Why would you make the same mistake the Browns did?
INDIANAPOLIS — Cleveland’s strategy to double up on Dolphins receiver Mike Wallace last week worked in the sense that Wallace had just one reception for 15 yards.
But it also opened up the field for Dolphins receivers Brian Hartline (nine catches, 114 yards) and Brandon Gibson (seven catches, 77 yards). And the Dolphins passing game made the difference in a second half comeback.
But Colts defensive coordinator Greg Manusky told The Indianapolis Star that the Colts will employ a similar strategy to stop Wallace on Sunday.
“What Cleveland did sometimes was kind of roll up on him, very similar to what Oakland did with Reggie (Wayne) last week against us, try to take away that best receiver,” Manusky said. “But we have to do that as well. He’s a productive player, gets up the field, he’s a deep threat. We have to make sure we get in his face and re-route him and have (a safety) over the top of him because he can beat double coverage at times.”
Colts writer Stephen Holder sees the danger in this strategy: “Dedicating a safety to Wallace’s side of the field means the Colts could be living dangerously, to an extent,” Holder wrote.
In his Pro Bowl season two ago, Wallace lit up the Colts in Indianapolis for five receptions for 144 yards.
But if the Colts manage to shut down Wallace this time, it will be on Hartline, Gibson and tight end Charles Clay to take advantage. Indianapolis, which starts former Dolphins cornerback Vontae Davis, doesn’t have a star-studded secondary.

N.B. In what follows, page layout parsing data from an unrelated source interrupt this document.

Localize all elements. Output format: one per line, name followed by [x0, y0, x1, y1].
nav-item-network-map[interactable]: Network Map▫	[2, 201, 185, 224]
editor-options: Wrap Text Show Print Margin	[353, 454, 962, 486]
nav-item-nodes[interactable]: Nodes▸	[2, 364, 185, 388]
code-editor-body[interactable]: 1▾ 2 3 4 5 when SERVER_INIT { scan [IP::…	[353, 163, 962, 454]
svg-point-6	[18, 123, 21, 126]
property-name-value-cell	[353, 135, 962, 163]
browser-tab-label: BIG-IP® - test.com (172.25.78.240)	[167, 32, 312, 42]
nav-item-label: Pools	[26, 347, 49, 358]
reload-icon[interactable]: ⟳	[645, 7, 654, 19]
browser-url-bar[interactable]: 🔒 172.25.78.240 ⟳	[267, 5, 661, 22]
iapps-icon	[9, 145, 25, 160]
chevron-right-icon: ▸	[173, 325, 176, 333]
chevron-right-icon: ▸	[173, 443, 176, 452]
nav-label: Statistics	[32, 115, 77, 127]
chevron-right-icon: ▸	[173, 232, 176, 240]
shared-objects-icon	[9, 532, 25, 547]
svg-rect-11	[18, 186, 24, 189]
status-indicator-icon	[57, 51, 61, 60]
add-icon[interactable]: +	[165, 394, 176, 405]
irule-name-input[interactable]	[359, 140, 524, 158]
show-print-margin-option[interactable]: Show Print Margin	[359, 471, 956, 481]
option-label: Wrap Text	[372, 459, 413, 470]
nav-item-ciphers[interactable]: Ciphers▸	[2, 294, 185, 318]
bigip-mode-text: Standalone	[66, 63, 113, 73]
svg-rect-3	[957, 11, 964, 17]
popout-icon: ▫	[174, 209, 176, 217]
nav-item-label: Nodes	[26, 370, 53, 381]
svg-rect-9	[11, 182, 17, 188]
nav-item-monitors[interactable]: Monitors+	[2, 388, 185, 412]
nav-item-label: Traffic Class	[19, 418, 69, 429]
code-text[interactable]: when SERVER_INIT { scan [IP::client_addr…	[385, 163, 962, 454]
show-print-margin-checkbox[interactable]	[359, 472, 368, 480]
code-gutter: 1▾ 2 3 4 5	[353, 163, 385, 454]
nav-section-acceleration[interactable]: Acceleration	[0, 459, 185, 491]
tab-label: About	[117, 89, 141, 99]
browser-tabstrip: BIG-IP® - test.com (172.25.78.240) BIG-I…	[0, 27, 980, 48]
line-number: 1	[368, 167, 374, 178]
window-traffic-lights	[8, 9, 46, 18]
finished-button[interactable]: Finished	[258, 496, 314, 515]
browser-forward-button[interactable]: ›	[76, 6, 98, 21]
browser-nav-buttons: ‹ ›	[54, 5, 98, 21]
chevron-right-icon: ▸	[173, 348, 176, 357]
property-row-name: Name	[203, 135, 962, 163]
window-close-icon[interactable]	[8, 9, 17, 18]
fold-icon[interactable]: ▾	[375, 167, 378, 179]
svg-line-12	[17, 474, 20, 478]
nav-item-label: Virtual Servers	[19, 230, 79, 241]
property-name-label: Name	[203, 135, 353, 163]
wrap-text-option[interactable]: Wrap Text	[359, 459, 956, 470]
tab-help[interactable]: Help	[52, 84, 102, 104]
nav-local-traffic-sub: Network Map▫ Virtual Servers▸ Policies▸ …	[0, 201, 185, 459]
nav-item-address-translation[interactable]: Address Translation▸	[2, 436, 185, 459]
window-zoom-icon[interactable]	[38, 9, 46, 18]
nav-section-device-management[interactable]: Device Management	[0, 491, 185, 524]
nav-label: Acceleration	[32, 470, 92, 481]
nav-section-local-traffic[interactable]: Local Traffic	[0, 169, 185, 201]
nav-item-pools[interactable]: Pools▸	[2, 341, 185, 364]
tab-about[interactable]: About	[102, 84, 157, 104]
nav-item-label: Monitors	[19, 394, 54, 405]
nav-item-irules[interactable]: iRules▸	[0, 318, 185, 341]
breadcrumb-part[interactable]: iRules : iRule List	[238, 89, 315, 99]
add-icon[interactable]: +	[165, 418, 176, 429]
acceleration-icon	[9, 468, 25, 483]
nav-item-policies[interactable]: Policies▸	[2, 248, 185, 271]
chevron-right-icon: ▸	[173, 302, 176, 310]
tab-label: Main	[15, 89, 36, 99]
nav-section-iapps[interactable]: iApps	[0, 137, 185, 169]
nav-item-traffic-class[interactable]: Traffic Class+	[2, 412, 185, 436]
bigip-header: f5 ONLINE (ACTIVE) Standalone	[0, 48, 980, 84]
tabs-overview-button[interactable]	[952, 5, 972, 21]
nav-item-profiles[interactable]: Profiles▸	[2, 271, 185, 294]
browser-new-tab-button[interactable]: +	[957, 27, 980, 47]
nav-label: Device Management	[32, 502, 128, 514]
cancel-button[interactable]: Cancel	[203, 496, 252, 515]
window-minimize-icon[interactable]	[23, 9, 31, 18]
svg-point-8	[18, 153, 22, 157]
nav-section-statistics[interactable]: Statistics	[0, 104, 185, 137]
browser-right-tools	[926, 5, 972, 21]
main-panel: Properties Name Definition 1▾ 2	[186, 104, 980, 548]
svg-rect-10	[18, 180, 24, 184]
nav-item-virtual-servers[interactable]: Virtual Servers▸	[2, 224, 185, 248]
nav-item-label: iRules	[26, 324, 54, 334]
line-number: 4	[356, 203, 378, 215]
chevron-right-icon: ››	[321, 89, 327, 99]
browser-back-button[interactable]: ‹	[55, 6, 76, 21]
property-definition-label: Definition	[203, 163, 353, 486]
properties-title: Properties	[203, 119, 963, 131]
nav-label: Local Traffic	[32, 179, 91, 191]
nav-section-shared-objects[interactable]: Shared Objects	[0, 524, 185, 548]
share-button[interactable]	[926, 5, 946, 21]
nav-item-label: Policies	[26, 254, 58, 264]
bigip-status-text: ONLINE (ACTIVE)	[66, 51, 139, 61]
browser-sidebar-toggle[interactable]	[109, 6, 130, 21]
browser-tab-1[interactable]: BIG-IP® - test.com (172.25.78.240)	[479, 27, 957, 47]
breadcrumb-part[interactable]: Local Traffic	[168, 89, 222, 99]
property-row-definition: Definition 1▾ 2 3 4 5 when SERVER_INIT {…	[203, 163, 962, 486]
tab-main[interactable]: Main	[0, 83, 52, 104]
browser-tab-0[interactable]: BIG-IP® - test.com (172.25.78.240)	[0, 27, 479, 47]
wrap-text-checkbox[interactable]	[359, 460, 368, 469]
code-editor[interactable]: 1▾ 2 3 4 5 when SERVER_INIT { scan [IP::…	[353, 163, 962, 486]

Expect quarterback Ryan Tannehill to throw often although the Dolphins will likely try to establish the run early after last week’s debacle on the ground. The Colts have an average run defense so this could be an opportunity for Miami’s offensive line and Dolphins running backs Lamar Miller and Daniel Thomas to show last week’s 20-yard rushing performance was a fluke.